Zurück in seiner Heimat Georgien arbeitete Rafael Oganyan in der Hauptstadt Tiflis als Bäcker und Konditor. Dort lernte er seine Frau Izabela kennen. Seit 2010 sind sie verheiratet. Die Wirtschaftsinformatikerin mit Bachelor-Abschluss hat an diversen Deutschkursen teilgenommen. Ebenso wie ihr Mann hat sie die Sprachprüfung B1 nach dem allgemeinen europäischen Referenzrahmen bestanden. Nun strebt sie die B2-Prüfung an. Das sei für die weitere berufliche Karriere ein wichtiger Baustein, bestätigt Sabine Groß.

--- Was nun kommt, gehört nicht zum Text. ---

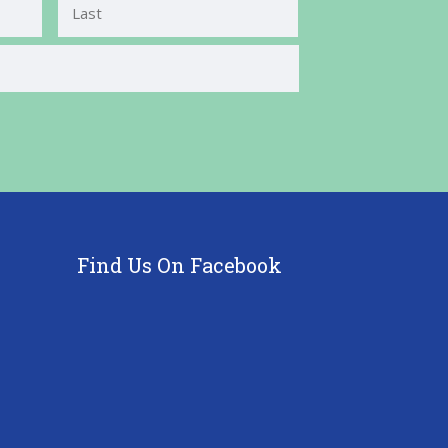
Last
Find Us On Facebook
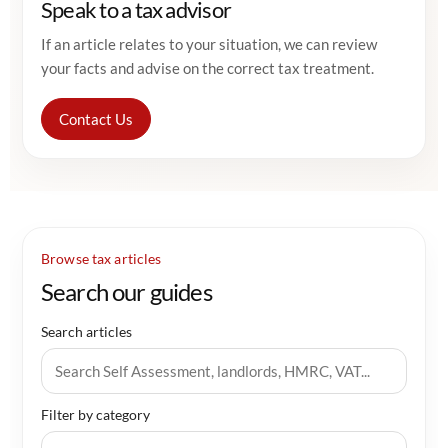
Speak to a tax advisor
If an article relates to your situation, we can review
your facts and advise on the correct tax treatment.
Contact Us
Browse tax articles
Search our guides
Search articles
Filter by category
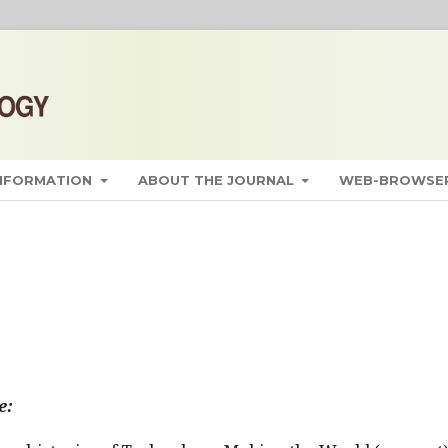
INFORMATION
ABOUT THE JOURNAL
WEB-BROWSER
e:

Für die kleine Lilith ist Deutsch Muttersprache

Izabela Papikians größter Wunsch ist es, in Deutschland bleiben und eine Ausbildung zur Industriekauffrau machen zu können. Das zehn Monate alte Töchterchen Lilith besucht bereits die Krabbelgruppe des evangelischen Kindergartens – Deutsch werde für die kleine Lilith bereits zur Muttersprache, sagt Izabela Papikian und lacht.

Auf die Frage, warum sie 2013 aus ihrer Heimat geflohen seien, fällt beiden das Reden sichtlich schwer. Wie soll man unaussprechliches Leid, Kummer, Ängste in Worte fassen? Rafael Oganyan atmet tief durch. Es seien private politische Gründe gewesen.

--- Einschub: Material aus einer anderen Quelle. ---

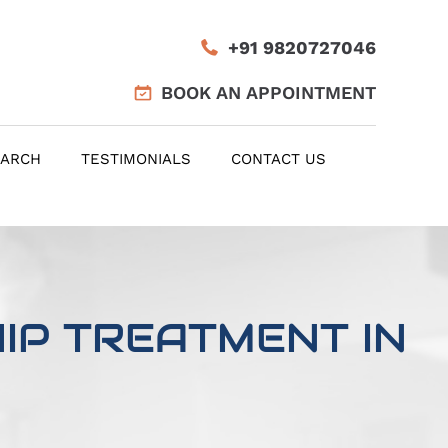
+91 9820727046
BOOK AN APPOINTMENT
EARCH
TESTIMONIALS
CONTACT US
IP TREATMENT IN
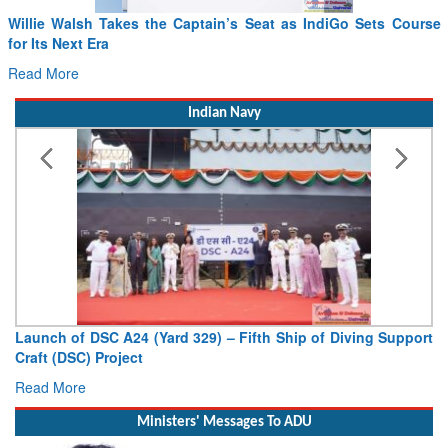
Willie Walsh Takes the Captain’s Seat as IndiGo Sets Course
for Its Next Era
Read More
Indian Navy
Launch of DSC A24 (Yard 329) – Fifth Ship of Diving Support
Craft (DSC) Project
Read More
Ministers' Messages To ADU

Viel lieber erzählt er davon, dass er sich in Deutschland gut integriert fühlt. Überhaupt seien die Deutschen viel offener und direkter als seine Landsleute, fasst er seine Erfahrungen zusammen. Hier könne man sagen, was einem gefällt und was nicht.

In seiner Freizeit spielt er gerne Gitarre und Klavier. Beides hat er sich selbst beigebracht. Das Tischtennis-Spielen musste er aus Zeitgründen aufgeben. Es gebe in seinem Ausbildungsberuf sehr viel zu lernen, und dann sei da ja auch seine Tochter, erklärt er und lächelt.

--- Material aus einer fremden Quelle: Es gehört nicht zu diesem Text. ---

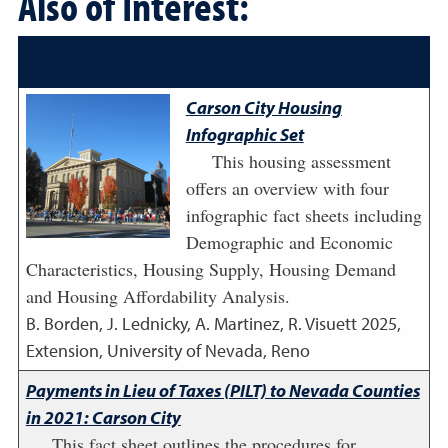
Also of Interest:
Carson City Housing
Infographic Set
This housing assessment
offers an overview with four
infographic fact sheets including
Demographic and Economic
Characteristics, Housing Supply, Housing Demand
and Housing Affordability Analysis.
B. Borden, J. Lednicky, A. Martinez, R. Visuett
2025
,
Extension, University of Nevada, Reno
Payments in Lieu of Taxes (PILT) to Nevada Counties
in 2021: Carson City
This fact sheet outlines the procedures for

Der Freundeskreis Asyl – mit 60 aktiven und ebenso vielen passiven Unterstützern – sei wegen bürokratischer Hürden oft der Verzweiflung nah, berichtet Ulrich Kern. Familie Oganyan etwa warte bereits seit zweieinhalb Jahren auf eine Einladung zum Interview nach Karlsruhe. Auch lange Wartezeiten, um an Sprachkursen teilnehmen zu können, seien wenig konstruktiv und für manche Flüchtlinge auch demotivierend.

Ehrenamtliche betreuen 100 Personen

Die Ehrenamtlichen betreuen mittlerweile 100 Flüchtlinge in Pfalzgrafenweiler. Mit zwei Lehrerinnen, die ehrenamtlich zweimal die Woche Deutsch unterrichten, habe man einen Glücksgriff getan, merkt Sabine Groß an. Unterschiede im Bildungsniveau seien zu überbrücken, was nicht immer leicht sei, weiß Groß, die ebenfalls Sprachkurse bei öffentlichen Bildungsträgern leitet. Ein weiteres Hindernis sei der verwaltungstechnische Übergang von den Landratsämtern hin zu den Job-Centern. An dieser Stelle gelte es, so Groß und Kern unisono, bürokratische Hürden abzubauen, um möglichst schnelle Integration zu ermöglichen.